***** RECORDS FOR THIS EXERCISE

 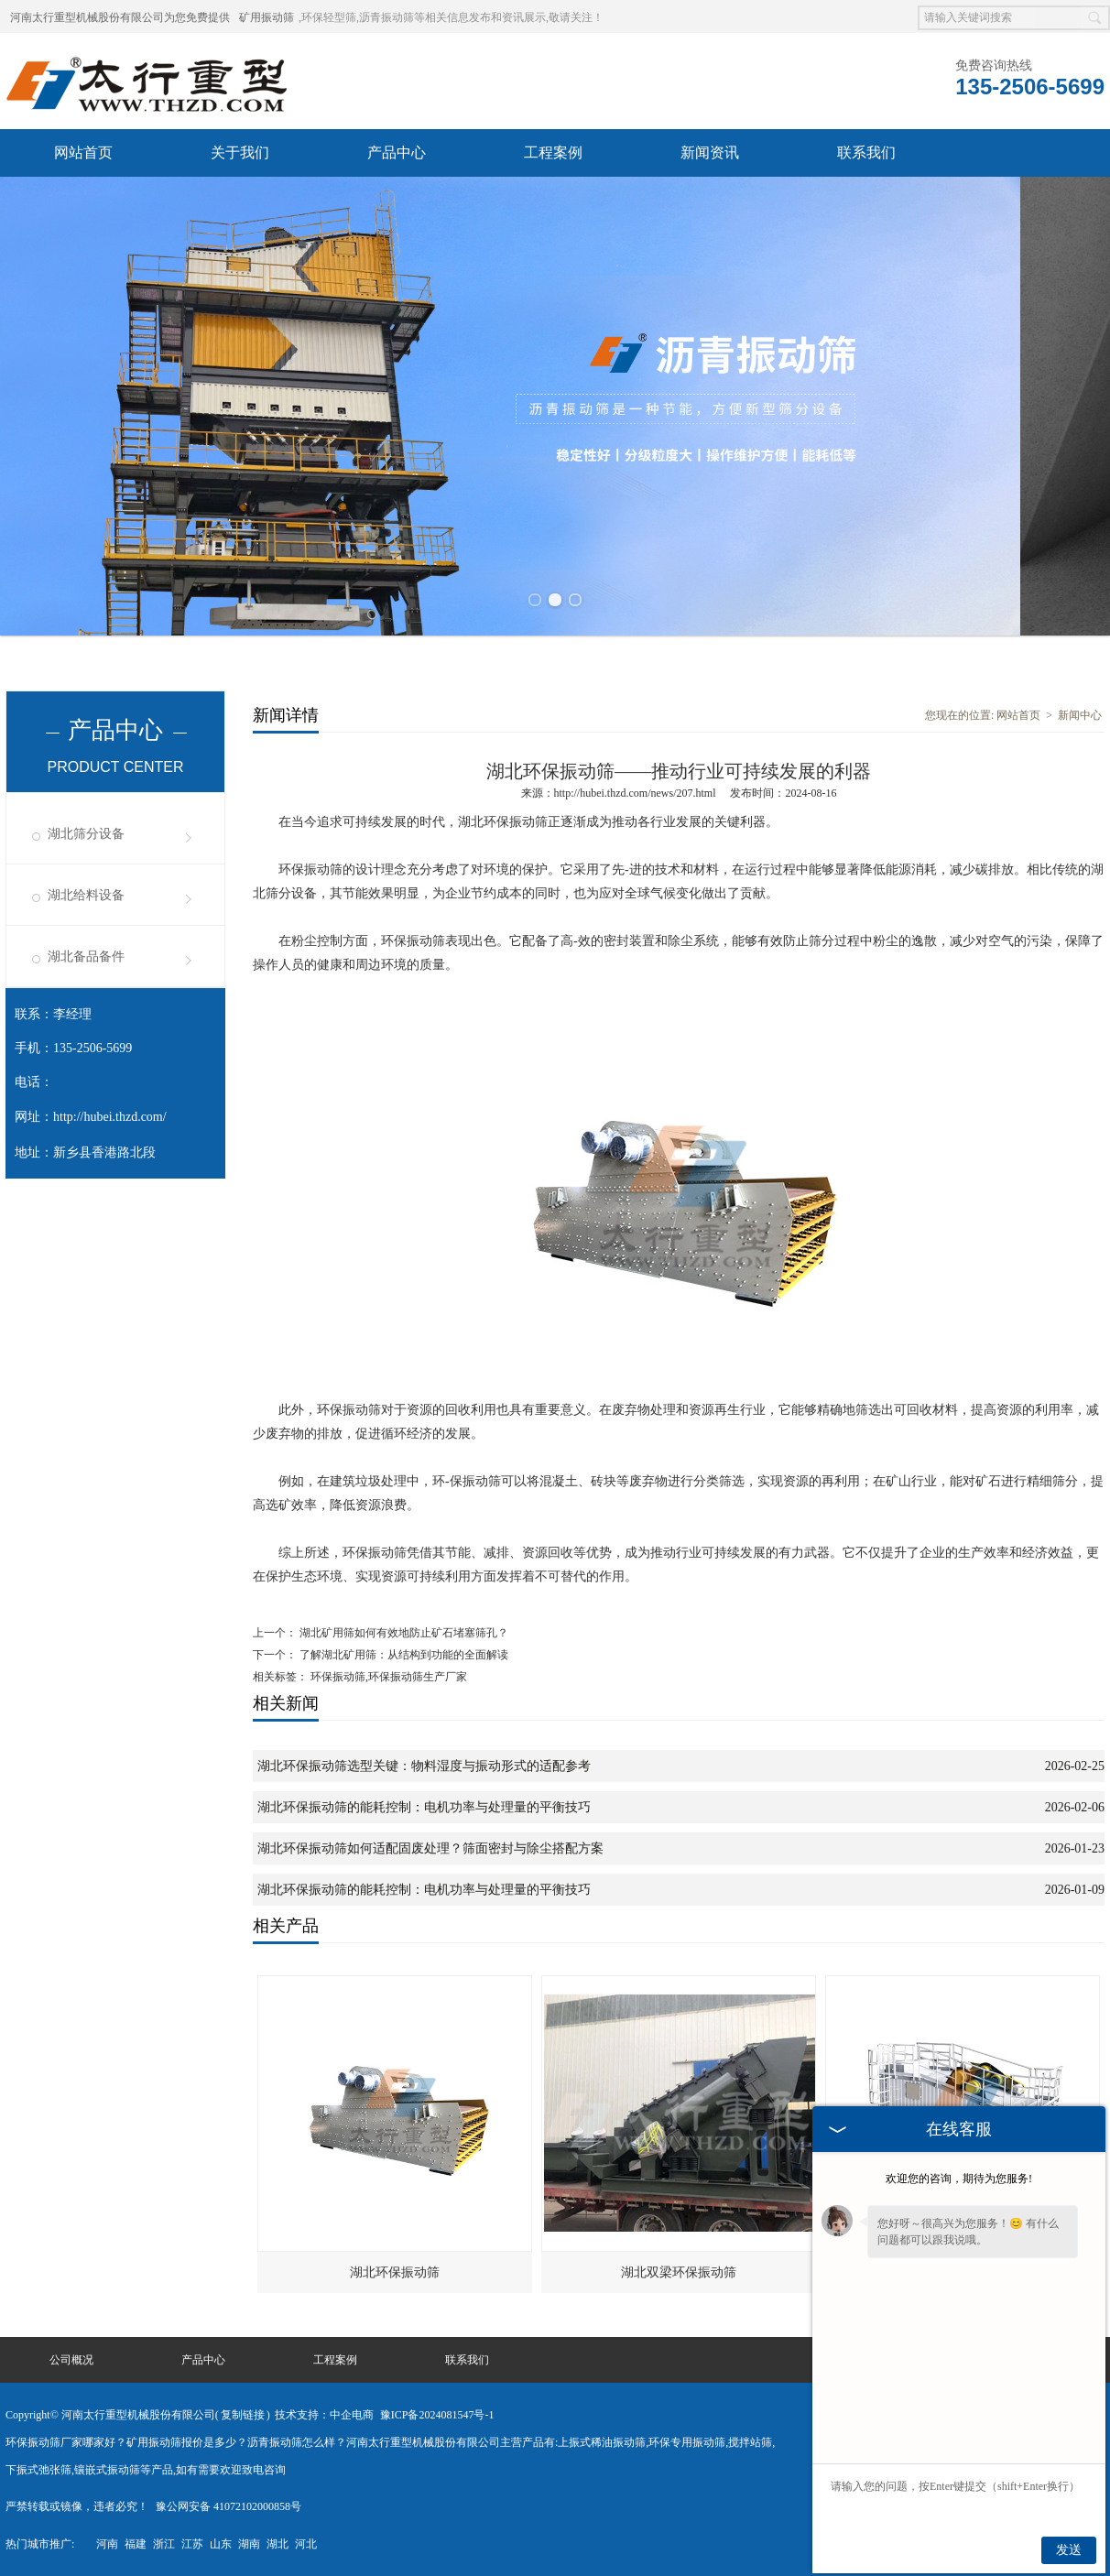 What do you see at coordinates (249, 2544) in the screenshot?
I see `湖南` at bounding box center [249, 2544].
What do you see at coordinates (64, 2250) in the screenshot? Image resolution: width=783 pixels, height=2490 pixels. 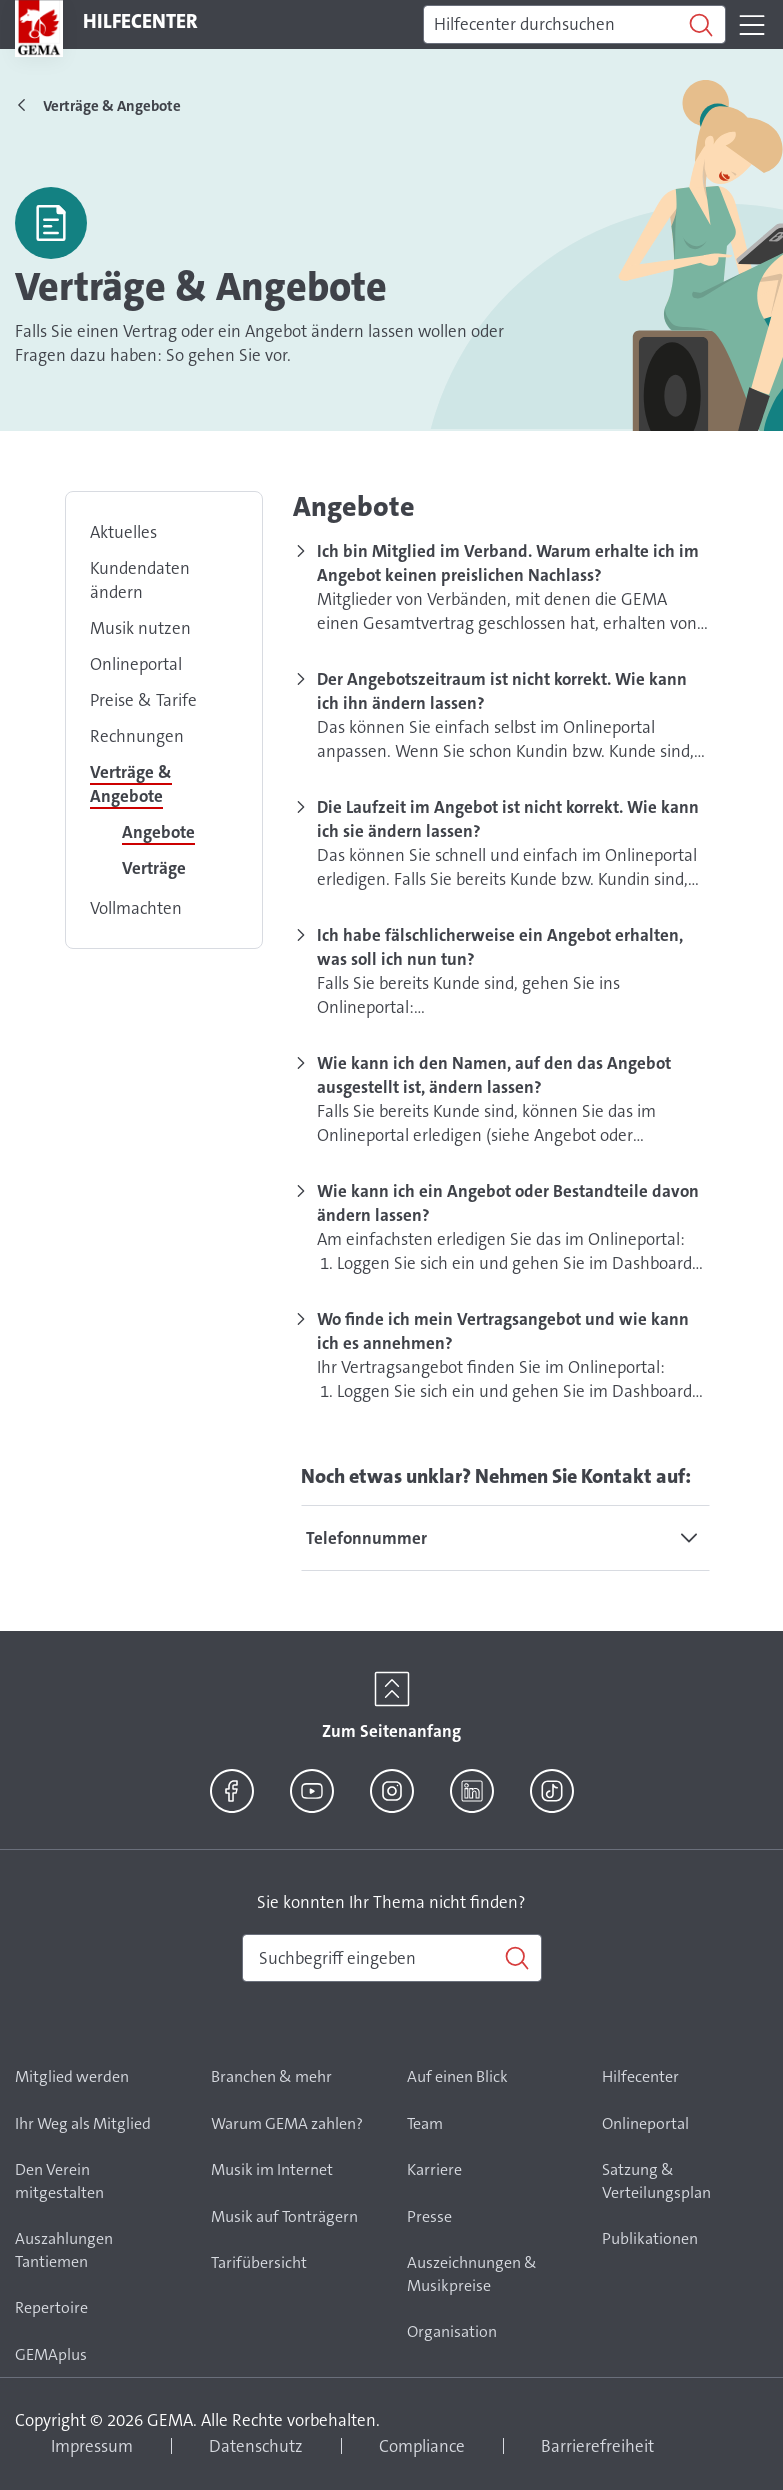 I see `Auszahlungen Tantiemen` at bounding box center [64, 2250].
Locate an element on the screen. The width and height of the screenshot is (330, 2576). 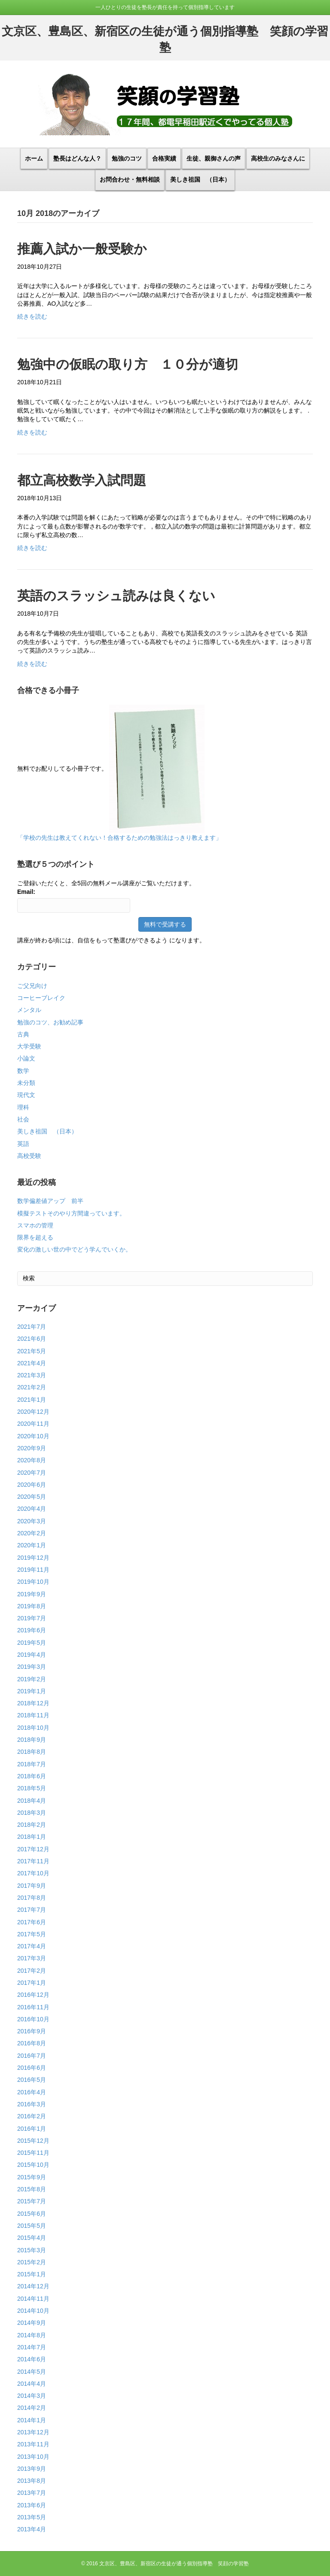
2017年5月 is located at coordinates (31, 1934).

**********

Starting at the line that holds "Locate an element", print each line through the last one of the entries above, exactly and with both ends included; no pictures.

Locate an element on the screen. The width and height of the screenshot is (330, 2576). 
2017年5月 is located at coordinates (31, 1934).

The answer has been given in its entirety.